Assignment:
Please copy out every line in the entries that includes the word "debutto".

======== Input records ========

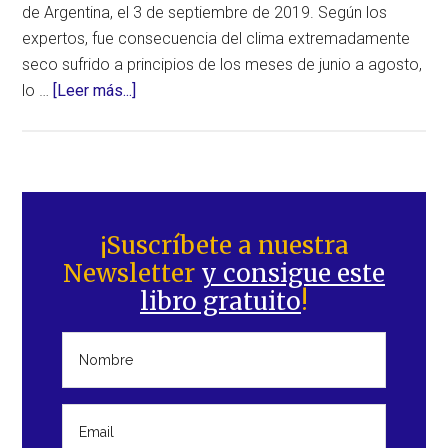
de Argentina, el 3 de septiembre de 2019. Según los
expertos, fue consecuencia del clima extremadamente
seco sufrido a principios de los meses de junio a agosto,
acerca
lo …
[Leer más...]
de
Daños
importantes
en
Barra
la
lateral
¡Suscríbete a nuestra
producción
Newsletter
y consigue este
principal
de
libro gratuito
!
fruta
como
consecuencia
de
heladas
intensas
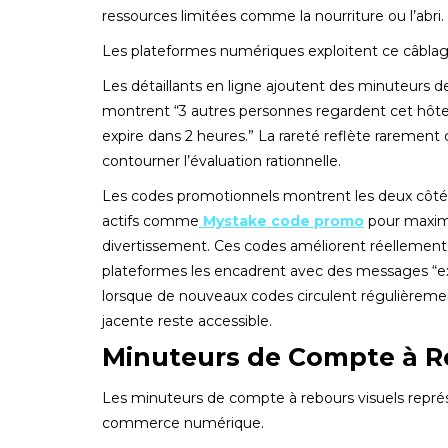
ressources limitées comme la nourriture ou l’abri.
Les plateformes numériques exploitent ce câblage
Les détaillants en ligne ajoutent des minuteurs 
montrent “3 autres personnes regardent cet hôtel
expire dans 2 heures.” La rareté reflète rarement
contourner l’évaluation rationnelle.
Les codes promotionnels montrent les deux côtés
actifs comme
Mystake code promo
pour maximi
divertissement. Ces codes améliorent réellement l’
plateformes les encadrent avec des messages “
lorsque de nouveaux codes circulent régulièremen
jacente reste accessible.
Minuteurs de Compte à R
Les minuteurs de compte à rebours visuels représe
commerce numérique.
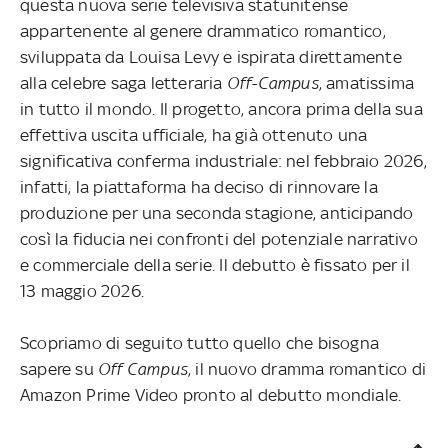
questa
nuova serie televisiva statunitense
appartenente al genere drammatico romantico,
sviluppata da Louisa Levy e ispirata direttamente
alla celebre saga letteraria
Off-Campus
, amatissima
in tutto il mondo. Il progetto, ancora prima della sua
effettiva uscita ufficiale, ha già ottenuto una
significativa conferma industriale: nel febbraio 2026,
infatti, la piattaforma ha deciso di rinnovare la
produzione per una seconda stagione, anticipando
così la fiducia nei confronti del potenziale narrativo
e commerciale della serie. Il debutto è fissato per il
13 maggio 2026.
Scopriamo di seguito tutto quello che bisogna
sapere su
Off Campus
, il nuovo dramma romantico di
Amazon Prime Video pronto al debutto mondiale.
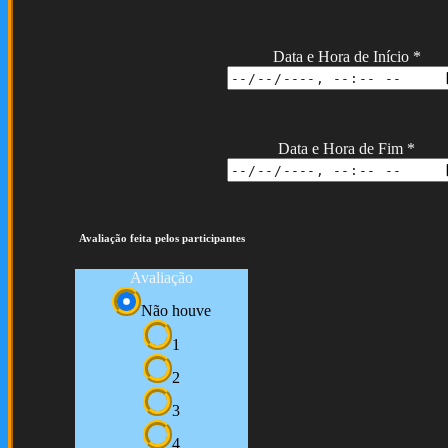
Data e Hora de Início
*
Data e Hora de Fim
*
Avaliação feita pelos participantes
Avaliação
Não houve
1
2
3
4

========
======== Input records ========

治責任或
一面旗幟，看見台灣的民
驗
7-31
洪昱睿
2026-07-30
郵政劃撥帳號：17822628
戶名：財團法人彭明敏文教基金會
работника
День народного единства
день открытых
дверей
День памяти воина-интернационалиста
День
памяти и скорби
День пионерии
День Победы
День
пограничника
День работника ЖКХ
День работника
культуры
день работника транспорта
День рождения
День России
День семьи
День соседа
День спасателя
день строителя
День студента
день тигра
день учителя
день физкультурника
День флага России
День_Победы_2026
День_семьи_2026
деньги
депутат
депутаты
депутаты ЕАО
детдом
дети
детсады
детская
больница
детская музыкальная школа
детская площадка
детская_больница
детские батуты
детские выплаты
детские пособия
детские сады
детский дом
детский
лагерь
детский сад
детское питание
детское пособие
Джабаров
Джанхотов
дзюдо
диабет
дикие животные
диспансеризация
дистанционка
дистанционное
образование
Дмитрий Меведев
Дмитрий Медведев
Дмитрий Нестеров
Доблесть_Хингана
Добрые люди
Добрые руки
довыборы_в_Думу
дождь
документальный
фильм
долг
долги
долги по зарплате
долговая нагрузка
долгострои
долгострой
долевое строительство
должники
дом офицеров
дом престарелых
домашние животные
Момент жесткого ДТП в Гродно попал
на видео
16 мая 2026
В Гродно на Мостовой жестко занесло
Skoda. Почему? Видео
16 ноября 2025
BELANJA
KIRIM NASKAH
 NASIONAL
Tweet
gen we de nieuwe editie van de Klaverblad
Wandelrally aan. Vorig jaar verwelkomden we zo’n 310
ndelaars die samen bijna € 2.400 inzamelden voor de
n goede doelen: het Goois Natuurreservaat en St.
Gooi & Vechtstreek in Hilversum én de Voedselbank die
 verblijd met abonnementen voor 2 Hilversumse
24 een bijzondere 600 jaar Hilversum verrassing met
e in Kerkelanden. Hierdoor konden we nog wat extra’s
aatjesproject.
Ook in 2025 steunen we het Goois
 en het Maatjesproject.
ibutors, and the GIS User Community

========

Solution to this task:
e commerciale della serie. Il debutto è fissato per il
Amazon Prime Video pronto al debutto mondiale.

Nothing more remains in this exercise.